((

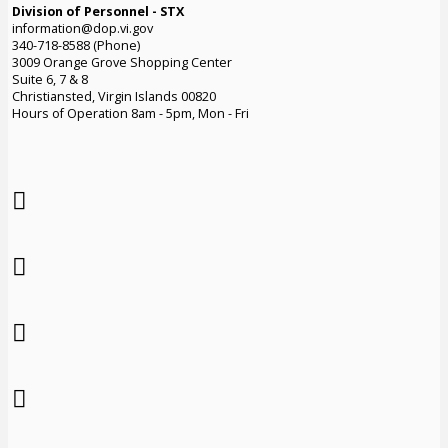
Division of Personnel - STX
information@dop.vi.gov
340-718-8588 (Phone)
3009 Orange Grove Shopping Center
Suite 6, 7 & 8
Christiansted, Virgin Islands 00820
Hours of Operation 8am - 5pm, Mon - Fri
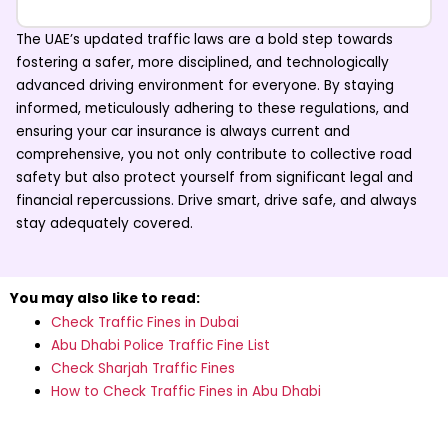
The UAE’s updated traffic laws are a bold step towards
fostering a safer, more disciplined, and technologically
advanced driving environment for everyone. By staying
informed, meticulously adhering to these regulations, and
ensuring your
car insurance
is always current and
comprehensive, you not only contribute to collective road
safety but also protect yourself from significant legal and
financial repercussions. Drive smart, drive safe, and always
stay adequately covered.
You may also like to read:
Check Traffic Fines in Dubai
Abu Dhabi Police Traffic Fine List
Check Sharjah Traffic Fines
How to Check Traffic Fines in Abu Dhabi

))

EXERCISE BRIEF: Select all lines in the listing that include the word "Check".

OUTPUT FOR THIS EXERCISE:
Check Traffic Fines in Dubai
Check Sharjah Traffic Fines
How to Check Traffic Fines in Abu Dhabi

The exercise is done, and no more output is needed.